— Assigned task —
Produce the records below again, word for word, but stop after the line that contains "supplier/contractor relationships ensure that".
╔══
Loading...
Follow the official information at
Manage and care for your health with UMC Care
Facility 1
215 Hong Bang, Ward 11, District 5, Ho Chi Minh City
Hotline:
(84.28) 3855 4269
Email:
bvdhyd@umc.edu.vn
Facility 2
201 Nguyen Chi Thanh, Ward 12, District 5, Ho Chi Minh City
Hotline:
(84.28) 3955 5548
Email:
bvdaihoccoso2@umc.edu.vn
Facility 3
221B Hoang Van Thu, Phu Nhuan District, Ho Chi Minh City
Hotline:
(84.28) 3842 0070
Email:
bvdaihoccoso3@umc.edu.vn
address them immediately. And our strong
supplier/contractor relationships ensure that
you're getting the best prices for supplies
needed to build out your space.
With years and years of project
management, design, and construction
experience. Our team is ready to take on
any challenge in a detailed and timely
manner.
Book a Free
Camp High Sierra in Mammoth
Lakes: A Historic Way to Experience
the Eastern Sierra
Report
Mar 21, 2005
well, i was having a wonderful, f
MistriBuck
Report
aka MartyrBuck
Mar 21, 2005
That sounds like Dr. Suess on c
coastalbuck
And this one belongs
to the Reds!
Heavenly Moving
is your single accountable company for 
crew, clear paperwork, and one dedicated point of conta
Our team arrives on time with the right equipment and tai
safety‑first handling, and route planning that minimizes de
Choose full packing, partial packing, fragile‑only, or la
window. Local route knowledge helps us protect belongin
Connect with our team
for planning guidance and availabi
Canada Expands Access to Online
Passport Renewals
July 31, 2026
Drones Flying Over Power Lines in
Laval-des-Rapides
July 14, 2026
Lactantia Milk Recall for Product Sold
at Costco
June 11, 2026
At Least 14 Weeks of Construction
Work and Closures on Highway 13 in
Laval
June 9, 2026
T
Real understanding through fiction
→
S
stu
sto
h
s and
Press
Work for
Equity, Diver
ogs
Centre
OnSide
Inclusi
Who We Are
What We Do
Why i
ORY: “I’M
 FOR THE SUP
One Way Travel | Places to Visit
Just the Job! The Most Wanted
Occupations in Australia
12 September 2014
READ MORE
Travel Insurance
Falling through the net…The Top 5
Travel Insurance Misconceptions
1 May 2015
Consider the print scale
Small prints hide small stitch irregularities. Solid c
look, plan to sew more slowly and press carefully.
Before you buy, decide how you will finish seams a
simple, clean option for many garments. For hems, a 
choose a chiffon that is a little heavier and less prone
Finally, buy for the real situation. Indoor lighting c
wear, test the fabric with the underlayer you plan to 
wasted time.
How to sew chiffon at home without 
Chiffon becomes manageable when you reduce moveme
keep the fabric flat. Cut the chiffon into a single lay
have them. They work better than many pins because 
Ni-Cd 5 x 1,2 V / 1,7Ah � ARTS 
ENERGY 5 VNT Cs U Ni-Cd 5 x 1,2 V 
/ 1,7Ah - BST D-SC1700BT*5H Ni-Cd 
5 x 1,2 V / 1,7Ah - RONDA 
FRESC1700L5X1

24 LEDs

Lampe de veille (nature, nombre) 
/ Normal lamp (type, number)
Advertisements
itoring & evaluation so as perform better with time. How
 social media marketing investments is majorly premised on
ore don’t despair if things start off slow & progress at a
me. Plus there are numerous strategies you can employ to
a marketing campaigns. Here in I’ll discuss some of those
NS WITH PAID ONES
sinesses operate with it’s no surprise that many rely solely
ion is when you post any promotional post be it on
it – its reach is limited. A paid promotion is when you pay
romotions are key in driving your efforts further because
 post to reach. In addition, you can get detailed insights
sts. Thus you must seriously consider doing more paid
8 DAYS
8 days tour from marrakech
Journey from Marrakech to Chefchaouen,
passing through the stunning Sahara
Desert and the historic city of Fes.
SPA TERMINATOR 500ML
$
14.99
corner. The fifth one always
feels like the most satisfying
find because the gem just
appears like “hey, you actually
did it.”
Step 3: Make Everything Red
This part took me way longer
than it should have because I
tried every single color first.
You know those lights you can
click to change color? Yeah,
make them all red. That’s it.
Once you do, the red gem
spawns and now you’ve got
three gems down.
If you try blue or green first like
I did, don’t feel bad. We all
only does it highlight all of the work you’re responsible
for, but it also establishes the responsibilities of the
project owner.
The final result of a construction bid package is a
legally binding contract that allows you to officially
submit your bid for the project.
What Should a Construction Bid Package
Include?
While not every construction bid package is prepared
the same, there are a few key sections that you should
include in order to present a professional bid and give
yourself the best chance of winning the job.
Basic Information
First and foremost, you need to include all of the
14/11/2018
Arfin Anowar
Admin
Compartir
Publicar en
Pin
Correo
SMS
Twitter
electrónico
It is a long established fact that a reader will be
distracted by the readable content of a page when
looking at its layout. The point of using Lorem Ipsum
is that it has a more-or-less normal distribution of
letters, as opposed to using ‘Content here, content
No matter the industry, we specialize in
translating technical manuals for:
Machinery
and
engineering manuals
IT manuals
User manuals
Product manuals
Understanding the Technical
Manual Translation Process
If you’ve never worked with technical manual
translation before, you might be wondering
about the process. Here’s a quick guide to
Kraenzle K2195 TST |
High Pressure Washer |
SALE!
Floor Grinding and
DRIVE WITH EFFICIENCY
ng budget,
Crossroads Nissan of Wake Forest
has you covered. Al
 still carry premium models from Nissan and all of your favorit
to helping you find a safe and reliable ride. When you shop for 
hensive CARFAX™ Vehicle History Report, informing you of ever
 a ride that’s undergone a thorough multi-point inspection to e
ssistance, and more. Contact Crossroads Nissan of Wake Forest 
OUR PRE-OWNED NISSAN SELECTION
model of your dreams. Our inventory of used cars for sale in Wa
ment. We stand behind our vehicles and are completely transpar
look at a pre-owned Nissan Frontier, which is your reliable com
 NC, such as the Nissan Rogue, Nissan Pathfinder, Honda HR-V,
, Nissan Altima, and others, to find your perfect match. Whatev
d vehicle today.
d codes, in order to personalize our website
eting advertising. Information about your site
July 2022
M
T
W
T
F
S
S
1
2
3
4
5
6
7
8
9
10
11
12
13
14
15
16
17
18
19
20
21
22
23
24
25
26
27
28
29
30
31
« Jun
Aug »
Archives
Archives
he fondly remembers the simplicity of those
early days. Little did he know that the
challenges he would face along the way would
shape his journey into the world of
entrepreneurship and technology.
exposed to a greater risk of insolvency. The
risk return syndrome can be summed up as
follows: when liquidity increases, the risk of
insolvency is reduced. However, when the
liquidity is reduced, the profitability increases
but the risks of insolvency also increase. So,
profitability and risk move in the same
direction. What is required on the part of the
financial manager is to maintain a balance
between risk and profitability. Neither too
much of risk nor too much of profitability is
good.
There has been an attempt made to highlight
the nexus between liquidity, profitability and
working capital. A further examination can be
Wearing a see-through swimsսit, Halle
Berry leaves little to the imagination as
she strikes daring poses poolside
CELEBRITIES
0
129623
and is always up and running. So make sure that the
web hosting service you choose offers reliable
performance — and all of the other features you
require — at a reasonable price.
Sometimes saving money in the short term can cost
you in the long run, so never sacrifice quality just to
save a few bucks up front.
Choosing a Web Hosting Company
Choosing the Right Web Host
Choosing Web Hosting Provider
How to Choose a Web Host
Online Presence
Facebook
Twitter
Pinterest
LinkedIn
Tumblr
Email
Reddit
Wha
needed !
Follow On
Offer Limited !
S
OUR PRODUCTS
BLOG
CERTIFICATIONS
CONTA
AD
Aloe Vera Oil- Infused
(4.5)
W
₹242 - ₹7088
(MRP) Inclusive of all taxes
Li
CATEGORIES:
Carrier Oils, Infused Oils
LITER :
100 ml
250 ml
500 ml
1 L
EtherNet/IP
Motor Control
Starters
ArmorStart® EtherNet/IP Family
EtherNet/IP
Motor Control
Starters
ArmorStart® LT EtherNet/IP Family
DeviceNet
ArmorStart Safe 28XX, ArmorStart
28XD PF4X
╚══
— Answer space —
Loading...
Follow the official information at
Manage and care for your health with UMC Care
Facility 1
215 Hong Bang, Ward 11, District 5, Ho Chi Minh City
Hotline:
(84.28) 3855 4269
Email:
bvdhyd@umc.edu.vn
Facility 2
201 Nguyen Chi Thanh, Ward 12, District 5, Ho Chi Minh City
Hotline:
(84.28) 3955 5548
Email:
bvdaihoccoso2@umc.edu.vn
Facility 3
221B Hoang Van Thu, Phu Nhuan District, Ho Chi Minh City
Hotline:
(84.28) 3842 0070
Email:
bvdaihoccoso3@umc.edu.vn
address them immediately. And our strong
supplier/contractor relationships ensure that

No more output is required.